Mobile handset giant Nokia, already owner of 48 percent of Symbian Limited, announced today it will acquire the rest of the wireless software development company and create an organization to promote a unified open-source mobile platform spanning smartphones from Samsung, LG Electronics, Motorola, and Sony Ericsson as well as Nokia.

The Symbian Foundation will also include carriers and chipmakers AT&T, NTT DoCoMo, Vodafone, STMicroelectronics, and Texas Instruments. Current Symbian licensing fees will be replaced by a royalty-free license for all members of the Foundation, which is open to all organizations.
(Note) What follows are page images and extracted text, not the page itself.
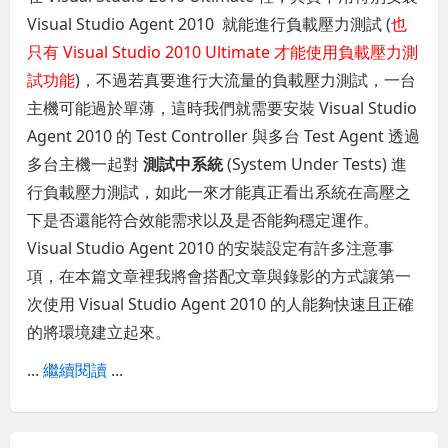
Visual Studio Agent 2010 就能進行負載壓力測試 (
也
只有 Visual Studio 2010 Ultimate 才能使用負載壓力測
試功能
)，不過若真要進行大流量的負載壓力測試，一台
主機可能過於單薄，這時我們就需要安裝 Visual Studio
Agent 2010 的 Test Controller 與多台 Test Agent 透過
多台主機一起對
測試中系統
(System Under Tests) 進
行負載壓力測試，如此一來才能真正看出系統在高壓之
下是否還能符合效能需求以及是否能夠穩定運作。
Visual Studio Agent 2010 的安裝設定有許多注意事
項，在本篇文章裡我將會搭配文章與錄影的方式讓第一
次使用 Visual Studio Agent 2010 的人能夠快速且正確
的將環境建立起來。
...
繼續閱讀
...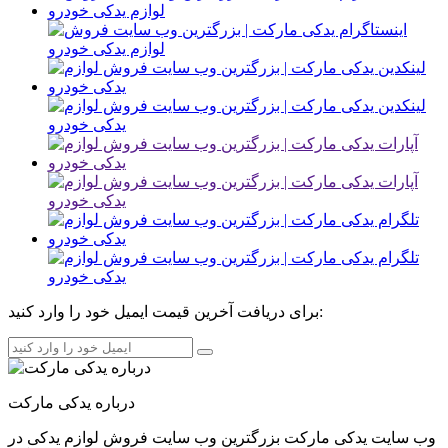
برای دریافت آخرین قیمت ایمیل خود را وارد کنید:
درباره یدکی مارکت
وب سایت یدکی مارکت بزرگترین وب سایت فروش لوازم یدکی در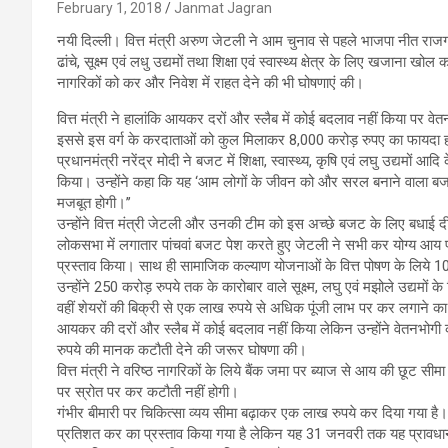
February 1, 2018
Janmat Jagran
नयी दिल्ली। वित्त मंत्री अरुण जेटली ने आम चुनाव से पहले भाजपा नीत राजग
ढांचे, सूक्ष्म एवं लधु उद्यमों तथा शिक्षा एवं स्वास्थ्य क्षेत्र के लिए खजाना 
नागरिकों को कर और निवेश में राहत देने की भी घोषणाएं की।
वित्त मंत्री ने हालांकि आयकर दरों और स्लैब में कोई बदलाव नहीं किया पर 
इससे इस वर्ग के करदाताओं को कुल मिलाकर 8,000 करोड़ रुपए का फायदा ह
प्रधानमंत्री नरेंद्र मोदी ने बजट में शिक्षा, स्वास्थ्य, कृषि एवं लघु उद्यमो
किया। उन्होंने कहा कि यह ‘आम लोगों के जीवन को और सरल बनाने वाला बजट ह
मजबूत होगी।’’
उन्होंने वित्त मंत्री जेटली और उनकी टीम को इस अच्छे बजट के लिए बधाई 
लोकसभा में लगातार पांचवां बजट पेश करते हुए जेटली ने सभी कर योग्य आय 
प्रस्ताव किया। साथ ही सामाजिक कल्याण योजनाओं के वित्त पोषण के लिये 
उन्होंने 250 करोड़ रुपये तक के कारोबार वाले सूक्ष्म, लघु एवं मझोले उद्य
वहीं शेयरों की बिक्री से एक लाख रुपये से अधिक पूंजी लाभ पर कर लगाने का
आयकर की दरों और स्लैब में कोई बदलाव नहीं किया लेकिन उन्होंने वेतनभोगी क
रुपये की मानक कटौती देने की जरूर घोषणा की।
वित्त मंत्री ने वरिष्ठ नागरिकों के लिये बैंक जमा पर ब्याज से आय की छूट 
पर स्रोत पर कर कटौती नहीं होगी।
गंभीर बीमारी पर चिकित्सा व्यय सीमा बढ़ाकर एक लाख रुपये कर दिया गया है।
प्रतिशत कर का प्रस्ताव किया गया है लेकिन यह 31 जनवरी तक यह प्रावधान ल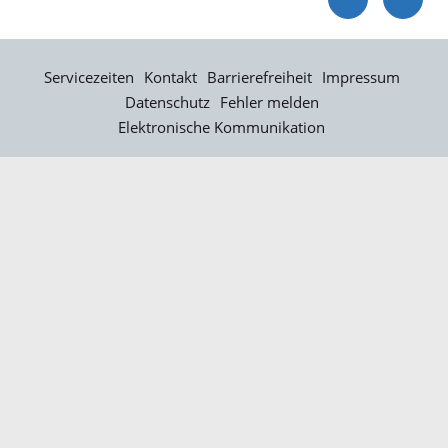
Servicezeiten
Kontakt
Barrierefreiheit
Impressum
Datenschutz
Fehler melden
Elektronische Kommunikation
Kontakt
Landratsamt Ortenaukreis
Badstraße 20
77652 Offenburg
Telefon: 0781 805-0
Fax: 0781 805-1211
E-Mail senden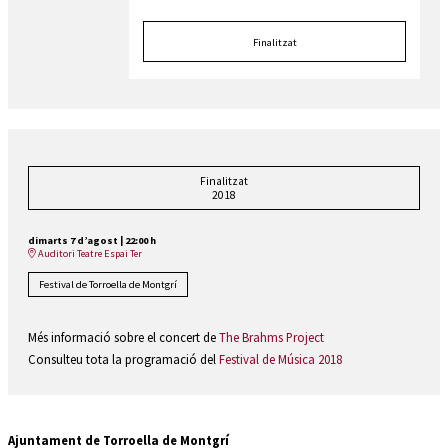
Finalitzat
Finalitzat
2018
dimarts 7 d’agost
|
22:00 h
Auditori Teatre Espai Ter
Festival de Torroella de Montgrí
Més informació sobre el concert de
The Brahms Project
Consulteu tota la programació del
Festival de Música 2018
Ajuntament de Torroella de Montgrí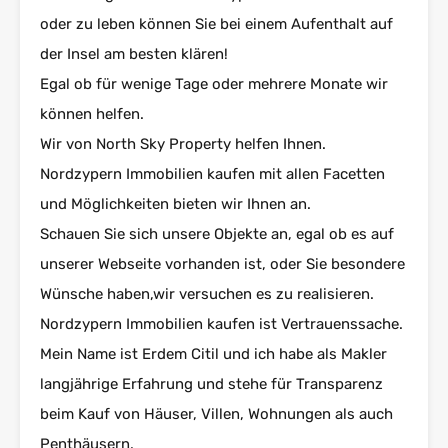
oder zu leben können Sie bei einem Aufenthalt auf
der Insel am besten klären!
Egal ob für wenige Tage oder mehrere Monate wir
können helfen.
Wir von North Sky Property helfen Ihnen.
Nordzypern Immobilien kaufen mit allen Facetten
und Möglichkeiten bieten wir Ihnen an.
Schauen Sie sich unsere Objekte an, egal ob es auf
unserer Webseite vorhanden ist, oder Sie besondere
Wünsche haben,wir versuchen es zu realisieren.
Nordzypern Immobilien kaufen ist Vertrauenssache.
Mein Name ist Erdem Citil und ich habe als Makler
langjährige Erfahrung und stehe für Transparenz
beim Kauf von Häuser, Villen, Wohnungen als auch
Penthäusern.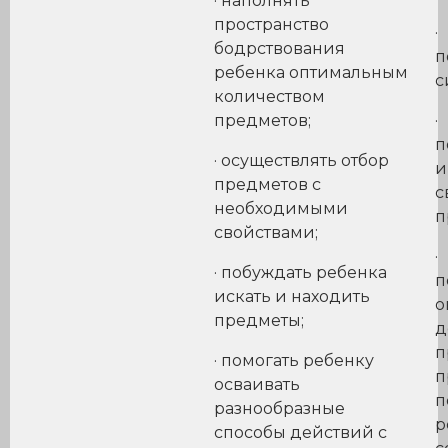
· наполнять
пространство
·
бодрствования
п
ребенка оптимальным
с
количеством
предметов;
·
п
· осуществлять отбор
и
предметов с
с
необходимыми
п
свойствами;
· побуждать ребенка
п
искать и находить
о
предметы;
д
п
· помогать ребенку
п
осваивать
п
разнообразные
р
способы действий с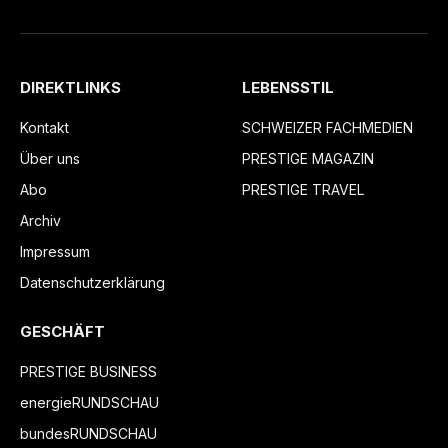
DIREKTLINKS
LEBENSSTIL
Kontakt
SCHWEIZER FACHMEDIEN
Über uns
PRESTIGE MAGAZIN
Abo
PRESTIGE TRAVEL
Archiv
Impressum
Datenschutzerklärung
GESCHÄFT
PRESTIGE BUSINESS
energieRUNDSCHAU
bundesRUNDSCHAU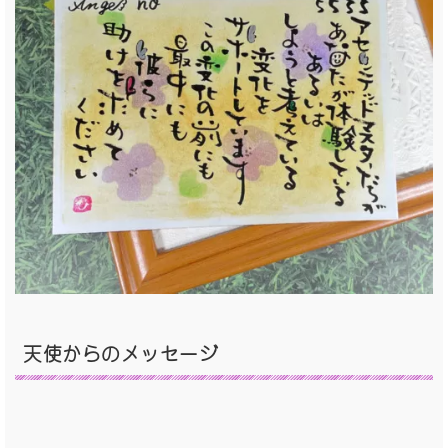
天使からのメッセージ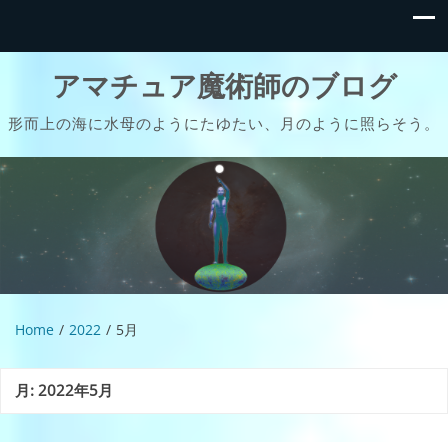
アマチュア魔術師のブログ
形而上の海に水母のようにたゆたい、月のように照らそう。
Home
2022
5月
月:
2022年5月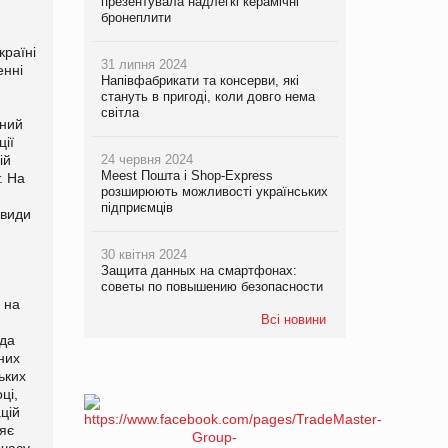
презентувала надлегкі керамічні
бронеплити
країні
31 липня 2024
енні
Напівфабрикати та консерви, які
стануть в пригоді, коли довго нема
світла
ьний
ції
24 червня 2024
ій
Meest Пошта і Shop-Express
. На
розширюють можливості українських
підприємців
 види
30 квітня 2024
Защита данных на смартфонах:
советы по повышению безопасности
і на
Всі новини
нда
тних
ьких
ці,
ацій
ляє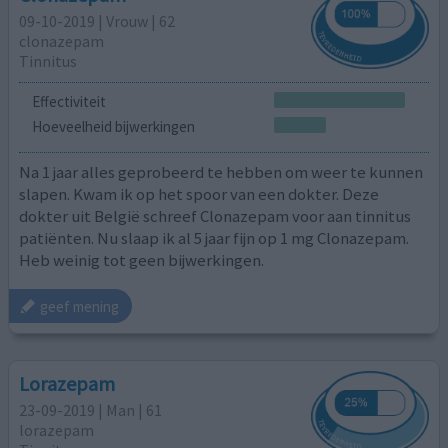
09-10-2019 | Vrouw | 62
clonazepam
Tinnitus
Effectiviteit
Hoeveelheid bijwerkingen
Na 1 jaar alles geprobeerd te hebben om weer te kunnen
slapen. Kwam ik op het spoor van een dokter. Deze
dokter uit België schreef Clonazepam voor aan tinnitus
patiënten. Nu slaap ik al 5 jaar fijn op 1 mg Clonazepam.
Heb weinig tot geen bijwerkingen.
geef mening
Lorazepam
23-09-2019 | Man | 61
lorazepam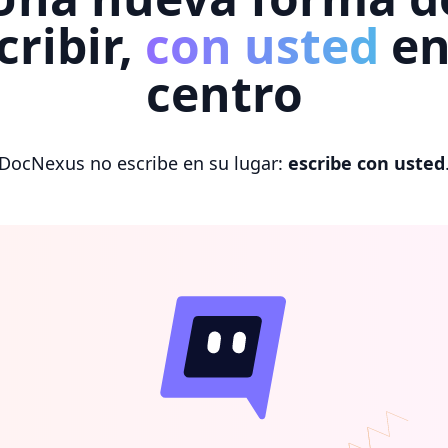
cribir,
con usted
en
centro
DocNexus no escribe en su lugar:
escribe con usted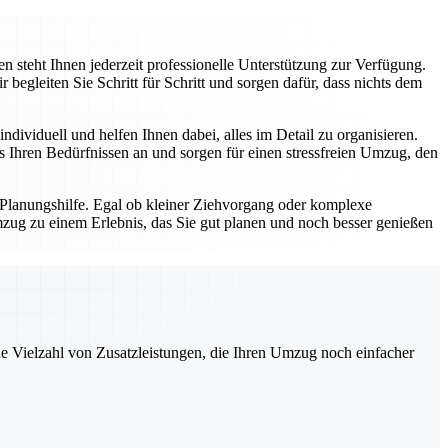
 steht Ihnen jederzeit professionelle Unterstützung zur Verfügung.
gleiten Sie Schritt für Schritt und sorgen dafür, dass nichts dem
dividuell und helfen Ihnen dabei, alles im Detail zu organisieren.
Ihren Bedürfnissen an und sorgen für einen stressfreien Umzug, den
 Planungshilfe. Egal ob kleiner Ziehvorgang oder komplexe
zug zu einem Erlebnis, das Sie gut planen und noch besser genießen
ne Vielzahl von Zusatzleistungen, die Ihren Umzug noch einfacher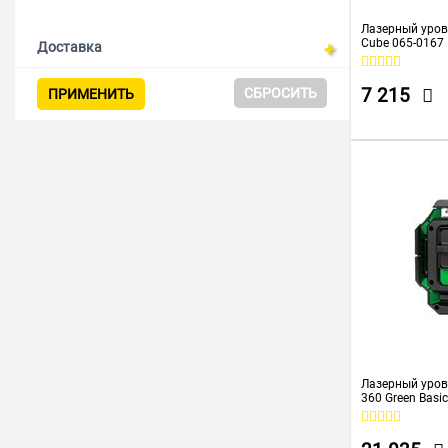
Лазерный уров
Cube 065-0167
Доставка
СБРОСИТЬ
7 215
ПРИМЕНИТЬ
Лазерный уров
360 Green Basic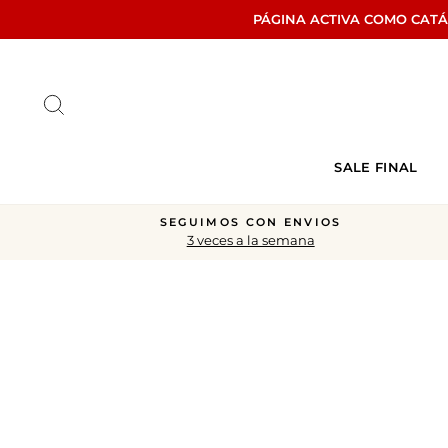
Ir
PÁGINA ACTIVA COMO CAT
directamente
al
contenido
Buscar
SALE FINAL
SEGUIMOS CON ENVIOS
3 veces a la semana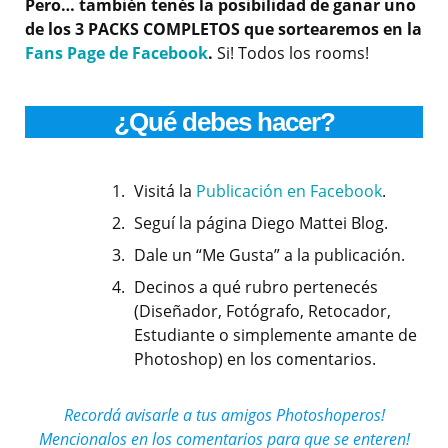
Pero… también tenés la posibilidad de ganar uno
de los 3 PACKS COMPLETOS que sortearemos en la
Fans Page de Facebook
.
Si! Todos los rooms!
¿Qué debes hacer?
Visitá la
Publicación en Facebook
.
Seguí la página Diego Mattei Blog.
Dale un “Me Gusta” a la publicación.
Decinos a qué rubro pertenecés
(Diseñador, Fotógrafo, Retocador,
Estudiante o simplemente amante de
Photoshop) en los comentarios.
Recordá avisarle a tus amigos Photoshoperos!
Mencionalos en los comentarios para que se enteren!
Selected components will be available at launch with, Nokia says, a complete mobile software offering to be developed over the next two years.

Destined to compete with handheld operating systems from RIM, Microsoft, and Apple -- and, perhaps with most impact, the Android open-source OS promoted by Google -- the new Symbian platform will draw on not only the Symbian and S60 software donated by Nokia, but technologies from DoCoMo's MOAP and Motorola and Sony Ericsson's UIQ platforms.

According to Nokia CEO Olli-Pekka Kallasvuo, "The wide support for this initiative, uniting the industry around the Symbian platform, reflects the strong gravitational pull it has for application developers and other ecosystem players.

"Symbian is already the leading open platform for mobile devices," Kallasvuo added, "[and now] it will undisputedly be the most attractive platform for mobile innovation."

Symbian CEO Nigel Clifford said, "Ten years ago, Symbian was established ... to offer an advanced open operating system and software skills to the whole mobile industry. Our vision is to become the most widely used software platform on the planet, [and] today's announcement is a bold new step to achieve that vision."

More than 200 million Symbian OS phones have been shipped to date. Nokia cites Canalys and Strategy Analytics figures that give Symbian 60 percent of the converged mobile device segment and 7 percent of all mobile device sales in 2007.

Finland-based Nokia is paying 3.647 euros per share or approximately 264 million euros for the outstanding shares of Symbian. The company expects the acquisition to be completed during the fourth quarter of 2008.